#### Task goal:
Copy out again, unchanged, the listing below from the line that has "者が名義者の名により決裁することをいう。" through the line that has "学長は、事務処理の円滑化及び能率化を図るため、学".
[[ Material provided, beginning ]]
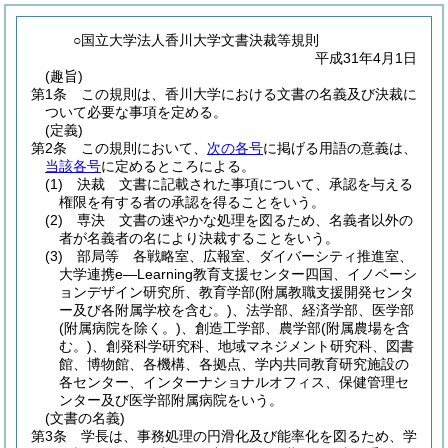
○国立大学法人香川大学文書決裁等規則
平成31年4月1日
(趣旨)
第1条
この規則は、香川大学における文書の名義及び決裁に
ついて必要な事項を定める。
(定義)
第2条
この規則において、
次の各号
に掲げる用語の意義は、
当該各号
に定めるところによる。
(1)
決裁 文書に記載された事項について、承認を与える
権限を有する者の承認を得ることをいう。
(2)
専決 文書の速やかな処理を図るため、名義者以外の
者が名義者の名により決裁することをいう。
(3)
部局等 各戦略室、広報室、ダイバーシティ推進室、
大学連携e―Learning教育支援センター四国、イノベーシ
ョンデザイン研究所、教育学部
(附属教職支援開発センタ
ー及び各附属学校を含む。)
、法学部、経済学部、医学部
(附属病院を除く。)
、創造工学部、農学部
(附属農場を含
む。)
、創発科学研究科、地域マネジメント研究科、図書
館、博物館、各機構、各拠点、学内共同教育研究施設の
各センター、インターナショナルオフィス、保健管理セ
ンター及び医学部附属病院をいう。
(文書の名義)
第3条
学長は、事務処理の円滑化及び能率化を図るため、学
[[ Material provided, end ]]
[[ Material provided, beginning ]]
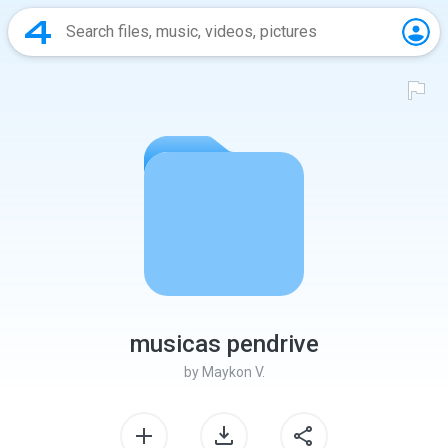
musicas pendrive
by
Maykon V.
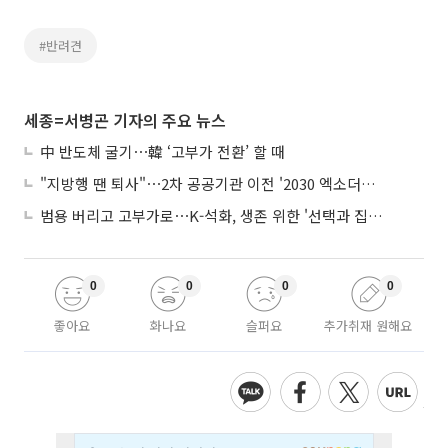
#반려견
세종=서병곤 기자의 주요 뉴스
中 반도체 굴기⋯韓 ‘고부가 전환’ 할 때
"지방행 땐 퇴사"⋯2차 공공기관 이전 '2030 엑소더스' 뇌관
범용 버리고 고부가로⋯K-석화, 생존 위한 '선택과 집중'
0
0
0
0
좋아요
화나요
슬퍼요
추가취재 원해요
[[ Material provided, end ]]
#### Answer below:
者が名義者の名により決裁することをいう。
(3)
部局等 各戦略室、広報室、ダイバーシティ推進室、
大学連携e―Learning教育支援センター四国、イノベーシ
ョンデザイン研究所、教育学部
(附属教職支援開発センタ
ー及び各附属学校を含む。)
、法学部、経済学部、医学部
(附属病院を除く。)
、創造工学部、農学部
(附属農場を含
む。)
、創発科学研究科、地域マネジメント研究科、図書
館、博物館、各機構、各拠点、学内共同教育研究施設の
各センター、インターナショナルオフィス、保健管理セ
ンター及び医学部附属病院をいう。
(文書の名義)
第3条
学長は、事務処理の円滑化及び能率化を図るため、学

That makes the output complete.